Goal of the exercise:
What is needed is an exact copy of the entries below, from the line that contains "Security Professional" through the final line, both included, and nothing else.

Stored data entries
——————————
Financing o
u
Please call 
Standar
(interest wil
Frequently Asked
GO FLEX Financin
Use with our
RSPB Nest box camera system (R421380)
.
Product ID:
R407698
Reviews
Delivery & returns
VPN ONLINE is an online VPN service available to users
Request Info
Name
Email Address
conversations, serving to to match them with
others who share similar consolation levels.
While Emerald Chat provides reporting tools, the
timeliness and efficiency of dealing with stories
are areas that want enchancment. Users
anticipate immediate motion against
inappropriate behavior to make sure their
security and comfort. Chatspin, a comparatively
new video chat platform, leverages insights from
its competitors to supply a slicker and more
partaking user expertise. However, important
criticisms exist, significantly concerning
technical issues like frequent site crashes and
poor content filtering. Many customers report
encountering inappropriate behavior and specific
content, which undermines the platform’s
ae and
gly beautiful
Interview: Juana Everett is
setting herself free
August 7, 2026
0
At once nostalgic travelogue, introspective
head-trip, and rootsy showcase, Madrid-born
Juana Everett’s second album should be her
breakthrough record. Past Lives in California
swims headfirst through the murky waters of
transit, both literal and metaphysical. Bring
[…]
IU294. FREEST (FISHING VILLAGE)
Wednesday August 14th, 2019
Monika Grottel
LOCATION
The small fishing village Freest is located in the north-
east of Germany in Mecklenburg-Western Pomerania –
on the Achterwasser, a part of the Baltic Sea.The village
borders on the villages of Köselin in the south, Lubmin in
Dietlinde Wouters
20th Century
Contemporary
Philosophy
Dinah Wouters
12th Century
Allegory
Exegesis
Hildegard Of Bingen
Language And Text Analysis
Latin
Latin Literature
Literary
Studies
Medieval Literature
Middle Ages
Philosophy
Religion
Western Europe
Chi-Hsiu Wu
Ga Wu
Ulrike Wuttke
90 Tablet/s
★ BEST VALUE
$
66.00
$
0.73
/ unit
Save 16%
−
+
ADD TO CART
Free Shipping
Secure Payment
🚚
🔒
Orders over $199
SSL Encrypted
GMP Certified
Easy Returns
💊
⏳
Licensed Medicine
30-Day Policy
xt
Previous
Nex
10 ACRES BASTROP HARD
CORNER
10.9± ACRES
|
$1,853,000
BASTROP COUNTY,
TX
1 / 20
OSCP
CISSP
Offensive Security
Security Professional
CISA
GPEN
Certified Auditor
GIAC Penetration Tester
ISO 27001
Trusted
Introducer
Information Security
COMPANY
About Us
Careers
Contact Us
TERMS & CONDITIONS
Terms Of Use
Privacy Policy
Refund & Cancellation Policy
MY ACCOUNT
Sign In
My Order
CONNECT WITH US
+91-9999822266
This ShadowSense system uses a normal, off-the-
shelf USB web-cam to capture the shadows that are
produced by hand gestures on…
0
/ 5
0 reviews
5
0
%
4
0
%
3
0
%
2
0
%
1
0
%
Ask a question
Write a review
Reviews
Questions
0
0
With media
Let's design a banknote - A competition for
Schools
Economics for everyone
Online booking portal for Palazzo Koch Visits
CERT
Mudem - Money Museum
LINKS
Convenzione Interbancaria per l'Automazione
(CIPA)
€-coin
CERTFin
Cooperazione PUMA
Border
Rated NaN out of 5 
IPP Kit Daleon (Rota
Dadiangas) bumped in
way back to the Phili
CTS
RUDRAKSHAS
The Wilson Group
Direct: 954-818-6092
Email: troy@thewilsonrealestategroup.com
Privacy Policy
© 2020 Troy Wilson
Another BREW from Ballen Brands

——————————
Finished exercise:
Security Professional
CISA
GPEN
Certified Auditor
GIAC Penetration Tester
ISO 27001
Trusted
Introducer
Information Security
COMPANY
About Us
Careers
Contact Us
TERMS & CONDITIONS
Terms Of Use
Privacy Policy
Refund & Cancellation Policy
MY ACCOUNT
Sign In
My Order
CONNECT WITH US
+91-9999822266
This ShadowSense system uses a normal, off-the-
shelf USB web-cam to capture the shadows that are
produced by hand gestures on…
0
/ 5
0 reviews
5
0
%
4
0
%
3
0
%
2
0
%
1
0
%
Ask a question
Write a review
Reviews
Questions
0
0
With media
Let's design a banknote - A competition for
Schools
Economics for everyone
Online booking portal for Palazzo Koch Visits
CERT
Mudem - Money Museum
LINKS
Convenzione Interbancaria per l'Automazione
(CIPA)
€-coin
CERTFin
Cooperazione PUMA
Border
Rated NaN out of 5 
IPP Kit Daleon (Rota
Dadiangas) bumped in
way back to the Phili
CTS
RUDRAKSHAS
The Wilson Group
Direct: 954-818-6092
Email: troy@thewilsonrealestategroup.com
Privacy Policy
© 2020 Troy Wilson
Another BREW from Ballen Brands


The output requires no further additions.